Favouring shorter works isn't necessary a bad thing if the goal is to find the most readable (by vocabulary) works of Plato post-GNT.

Here's a run of the code only assuming the 80% level of GNT vocabulary rather than the whole thing.

id	title	lemmas	tokens	GNT lemmas	GNT tokens	% GNT lemmas	% GNT tokens
001	Euthyphro	690	5,181	149	3,135	21.59%	60.51%
002	Apology	1,112	8,745	165	5,551	14.84%	63.48%
003	Crito	712	4,172	150	2,581	21.07%	61.86%
004	Phaedo	1,921	21,825	214	13,647	11.14%	62.53%
005	Cratylus	1,607	17,944	192	11,208	11.95%	62.46%
006	Theaetetus	2,072	22,489	215	13,416	10.38%	59.66%
007	Sophist	1,598	16,024	183	9,644	11.45%	60.18%
008	Statesman	2,013	16,953	194	9,577	9.64%	56.49%
009	Parmenides	805	15,155	140	9,852	17.39%	65.01%
010	Philebus	1,567	17,668	187	10,209	11.93%	57.78%
011	Symposium	1,949	17,461	208	10,437	10.67%	59.77%
012	Phaedrus	2,266	16,645	212	9,395	9.36%	56.44%
013	Alcibiades 1	1,138	10,264	177	6,296	15.55%	61.34%
014	Alcibiades 2	711	4,268	142	2,566	19.97%	60.12%
015	Hipparchus	431	2,256	111	1,339	25.75%	59.35%
016	Lovers	473	2,391	104	1,427	21.99%	59.68%
017	Theages	627	3,485	124	2,129	19.78%	61.09%
018	Charmides	919	8,311	158	5,277	17.19%	63.49%
019	Laches	960	7,674	165	4,632	17.19%	60.36%
020	Lysis	911	6,980	150	4,204	16.47%	60.23%
021	Euthydemus	1,268	12,453	181	7,640	14.27%	61.35%
022	Protagoras	1,753	17,795	195	10,973	11.12%	61.66%
023	Gorgias	1,938	26,337	205	16,301	10.58%	61.89%
024	Meno	961	9,791	159	6,042	16.55%	61.71%
025	Hippias Major	958	8,448	154	5,123	16.08%	60.64%
026	Hippias Minor	698	4,360	134	2,446	19.2%	56.1%
027	Ion	721	4,024	133	2,236	18.45%	55.57%
028	Menexenus	958	4,808	161	2,877	16.81%	59.84%
029	Cleitophon	418	1,549	113	966	27.03%	62.36%
030	Republic	4,846	88,878	252	53,090	5.2%	59.73%
031	Timaeus	2,666	23,662	210	13,555	7.88%	57.29%
032	Critias	1,130	4,950	171	2,872	15.13%	58.02%
033	Minos	528	2,859	121	1,776	22.92%	62.12%
034	Laws	5,227	103,193	250	58,891	4.78%	57.07%
035	Epinomis	1,014	6,309	165	3,700	16.27%	58.65%
036	Epistles	2,026	16,964	211	10,229	10.41%	60.3%

The Plato coverage generally drops from around 80% to 60% which suggests it might be worth "topping up" one's vocabulary with some common Plato words not in the GNT before embarking on a specific work. It would be easy to generate such a list with vocabulary-tools.

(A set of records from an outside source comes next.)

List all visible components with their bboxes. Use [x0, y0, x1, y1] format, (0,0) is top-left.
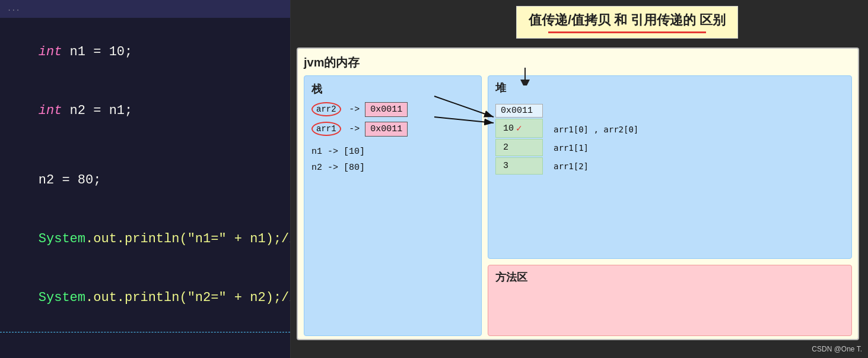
heap-cells: 0x0011 10 ✓ 2 3 — [495, 104, 543, 176]
n1-entry: n1 -> [10] — [311, 144, 474, 160]
watermark: CSDN @One T. — [812, 345, 862, 353]
code-panel: ... int n1 = 10; int n2 = n1; n2 = 80; S… — [0, 0, 291, 358]
heap-panel: 堆 0 — [488, 75, 852, 259]
code-line-1: int n1 = 10; — [7, 23, 283, 81]
diagram-panel: 值传递/值拷贝 和 引用传递的 区别 jvm的内存 栈 arr2 -> 0x00… — [291, 0, 868, 358]
checkmark: ✓ — [516, 122, 522, 134]
heap-cell-3: 3 — [495, 157, 543, 175]
keyword-int-1: int — [39, 45, 62, 59]
arr2-label: arr2 — [311, 102, 341, 116]
heap-label-3: arr1[2] — [549, 157, 643, 175]
heap-header: 堆 — [495, 81, 844, 101]
system-out-1: System — [39, 232, 85, 246]
code-text-4: .out.println("n1=" + n1);//10 — [85, 232, 291, 246]
heap-title: 堆 — [495, 81, 506, 95]
arr2-addr: 0x0011 — [365, 102, 408, 117]
arr1-addr: 0x0011 — [365, 122, 408, 137]
arr1-label: arr1 — [311, 122, 341, 136]
heap-cell-2: 2 — [495, 139, 543, 156]
heap-label-2: arr1[1] — [549, 139, 643, 156]
arr1-row: arr1 -> 0x0011 — [311, 122, 474, 137]
heap-content: 0x0011 10 ✓ 2 3 — [495, 104, 844, 176]
n2-entry: n2 -> [80] — [311, 160, 474, 176]
code-text-2: n2 = n1; — [62, 103, 132, 118]
jvm-inner: 栈 arr2 -> 0x0011 arr1 -> 0x0011 n1 -> [1… — [304, 75, 852, 336]
code-text-3: n2 = 80; — [39, 173, 101, 188]
method-panel: 方法区 — [488, 265, 852, 336]
system-out-2: System — [39, 290, 85, 305]
code-line-4: System.out.println("n1=" + n1);//10 — [7, 210, 283, 268]
heap-cell-1: 10 ✓ — [495, 119, 543, 138]
title-underline — [548, 31, 706, 33]
keyword-int-2: int — [39, 103, 62, 118]
code-text-5: .out.println("n2=" + n2);//80 — [85, 290, 291, 305]
code-line-6: int[] arr1 = {1, 2, 3}; — [7, 348, 283, 358]
code-line-5: System.out.println("n2=" + n2);//80 — [7, 268, 283, 327]
code-line-3: n2 = 80; — [7, 151, 283, 210]
code-line-2: int n2 = n1; — [7, 81, 283, 140]
jvm-container: jvm的内存 栈 arr2 -> 0x0011 arr1 -> 0x0011 — [297, 47, 859, 340]
stack-title: 栈 — [311, 82, 474, 96]
method-title: 方法区 — [495, 270, 844, 284]
heap-arrow-svg — [513, 68, 549, 85]
heap-addr: 0x0011 — [495, 104, 543, 118]
heap-label-1: arr1[0] , arr2[0] — [549, 121, 643, 138]
jvm-title: jvm的内存 — [304, 55, 852, 71]
heap-labels: arr1[0] , arr2[0] arr1[1] arr1[2] — [549, 104, 643, 176]
title-box: 值传递/值拷贝 和 引用传递的 区别 — [516, 6, 738, 39]
arr2-row: arr2 -> 0x0011 — [311, 102, 474, 117]
code-text-1: n1 = 10; — [62, 45, 132, 59]
stack-panel: 栈 arr2 -> 0x0011 arr1 -> 0x0011 n1 -> [1… — [304, 75, 482, 336]
page-title: 值传递/值拷贝 和 引用传递的 区别 — [529, 11, 726, 29]
right-panels: 堆 0 — [488, 75, 852, 336]
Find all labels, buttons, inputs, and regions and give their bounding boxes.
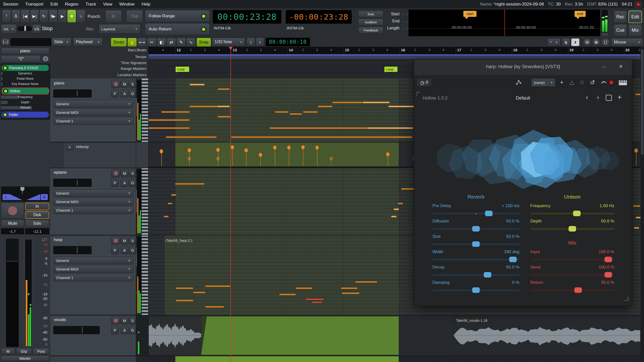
param-slider-handle[interactable] [574, 287, 582, 293]
gain-display[interactable]: -1.7 [1, 228, 24, 234]
midi-note[interactable] [394, 208, 399, 210]
track-playlist-button[interactable]: P [111, 89, 119, 98]
track-mute-button[interactable]: M [121, 169, 128, 177]
vertical-scrollbar[interactable] [640, 47, 644, 362]
velocity-lane-close-button[interactable]: × [66, 144, 73, 151]
ruler-lane-label-0[interactable]: Bars:Beats [91, 48, 146, 52]
secondary-clock[interactable]: -00:00:23:28 [286, 10, 352, 24]
param-slider-track[interactable] [530, 289, 614, 291]
edit-point-dropdown[interactable]: Playhead [73, 38, 103, 46]
pan-widget[interactable]: L R [1, 187, 49, 202]
strip-name-button[interactable]: piano [1, 48, 49, 54]
mouse-mode-dropdown[interactable]: Mouse [611, 38, 643, 46]
track-name-label[interactable]: harp [54, 237, 62, 242]
param-slider-handle[interactable] [472, 226, 480, 232]
midnam-device-dropdown[interactable]: Generic [53, 189, 133, 197]
vs-button[interactable]: VS [32, 24, 41, 33]
ruler-lane-label-4[interactable]: Location Markers [91, 73, 146, 77]
param-slider-track[interactable] [432, 274, 519, 276]
ruler-lane-label-2[interactable]: Time Signature [91, 61, 146, 65]
instrument-param[interactable]: Key Release Noise [1, 82, 49, 86]
stop-button[interactable]: ■ [67, 10, 76, 23]
param-slider-track[interactable] [530, 274, 614, 276]
param-slider-handle[interactable] [472, 241, 480, 247]
track-group-button[interactable]: G [129, 179, 136, 187]
midi-note[interactable] [318, 106, 332, 107]
stretch-tool[interactable]: ⇄ [167, 38, 176, 47]
midnam-device-dropdown[interactable]: Generic [53, 257, 133, 264]
delete-preset-button[interactable]: ⊘ [578, 78, 586, 87]
midi-note[interactable] [401, 188, 415, 190]
velocity-lollipop[interactable] [317, 149, 317, 166]
velocity-lollipop[interactable] [232, 149, 233, 166]
play-button[interactable]: ▶ [58, 10, 67, 23]
param-slider-handle[interactable] [472, 287, 480, 293]
velocity-lollipop[interactable] [388, 156, 388, 166]
track-automation-button[interactable]: A [121, 246, 128, 254]
playhead[interactable] [230, 47, 231, 362]
zoom-preset-dropdown[interactable]: * [547, 38, 560, 46]
harp-track-header[interactable]: harp M S P A G Generic General MIDI Chan… [50, 235, 136, 315]
mix-page-button[interactable]: Mix [628, 24, 642, 36]
track-solo-button[interactable]: S [129, 316, 136, 325]
midi-note[interactable] [342, 292, 359, 294]
midi-note[interactable] [148, 127, 190, 129]
strip-group-button[interactable]: Grp [16, 348, 32, 354]
midi-note[interactable] [171, 194, 176, 196]
midi-note[interactable] [218, 116, 231, 118]
param-slider-handle[interactable] [573, 211, 581, 216]
track-automation-button[interactable]: A [121, 179, 128, 187]
midi-channel-button[interactable]: *2* [1, 55, 41, 62]
velocity-lollipop[interactable] [161, 153, 162, 166]
track-automation-button[interactable]: A [121, 89, 128, 98]
midi-note[interactable] [391, 216, 396, 217]
processor-hollow[interactable]: Hollow [2, 87, 49, 95]
midi-keyboard-button[interactable] [617, 78, 629, 87]
processor-led[interactable] [3, 112, 8, 117]
edit-page-button[interactable]: Edit [628, 11, 642, 23]
meter-options-button[interactable] [601, 33, 608, 36]
velocity-lollipop[interactable] [275, 149, 275, 166]
track-solo-button[interactable]: S [129, 237, 136, 245]
secondary-clock-source[interactable]: INT/M-Clk [287, 26, 304, 30]
mini-timeline[interactable]: start end 00:00:00:00 00:00:40:00 00:01:… [409, 10, 600, 36]
velocity-lollipop[interactable] [303, 149, 303, 166]
processor-led[interactable] [3, 89, 8, 94]
preset-add-button[interactable]: + [615, 93, 624, 102]
track-playlist-button[interactable]: P [111, 246, 119, 254]
zoom-in-button[interactable]: ⊕ [592, 38, 600, 46]
param-slider-track[interactable] [432, 259, 519, 260]
processor-fader[interactable]: Fader [2, 112, 49, 118]
processor-led[interactable] [3, 66, 8, 70]
midi-note[interactable] [290, 113, 302, 115]
param-slider-handle[interactable] [509, 257, 517, 262]
rec-page-button[interactable]: Rec [614, 11, 627, 23]
preset-prev-button[interactable]: ‹ [583, 93, 591, 102]
velocity-lollipop[interactable] [331, 160, 332, 166]
pan-handle[interactable] [20, 187, 24, 192]
midi-note[interactable] [164, 216, 169, 217]
midi-note[interactable] [205, 306, 224, 308]
midi-channel-dropdown[interactable]: Channel 1 [53, 274, 133, 281]
track-solo-button[interactable]: S [129, 80, 136, 88]
vocals-track-header[interactable]: vocals M S P A G [50, 315, 136, 356]
ruler-lane-label-3[interactable]: Range Markers [91, 66, 146, 71]
param-slider-track[interactable] [530, 213, 614, 214]
plugin-param[interactable]: Frequency [1, 95, 49, 99]
midi-note[interactable] [231, 136, 412, 138]
velocity-lollipop[interactable] [636, 152, 636, 166]
rec-mode-dropdown[interactable]: Layered [99, 24, 140, 34]
menu-help[interactable]: Help [142, 2, 150, 7]
midi-panic-button[interactable]: ! [2, 10, 11, 23]
midi-note[interactable] [279, 294, 296, 295]
track-gain-slider[interactable] [53, 179, 92, 187]
track-rec-enable[interactable] [111, 237, 120, 245]
shuttle-slider[interactable] [18, 26, 32, 31]
track-playlist-button[interactable]: P [111, 179, 119, 187]
midi-note[interactable] [166, 136, 217, 138]
midnam-device-dropdown[interactable]: Generic [53, 100, 133, 108]
midi-note[interactable] [636, 217, 640, 218]
midi-note[interactable] [270, 127, 368, 129]
nudge-clock[interactable]: 00:00:00:10 [266, 38, 310, 46]
instrument-param[interactable]: Pedal Noise [1, 77, 49, 80]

But it was quite striking to me in both tables just how little the token % drops due to length (in contrast to the lemma %).

This just goes to show that longer works introduce a lot of new words but very sparsely (probably with only one occurrence in many cases).

I might explore that graphically in a follow-up post.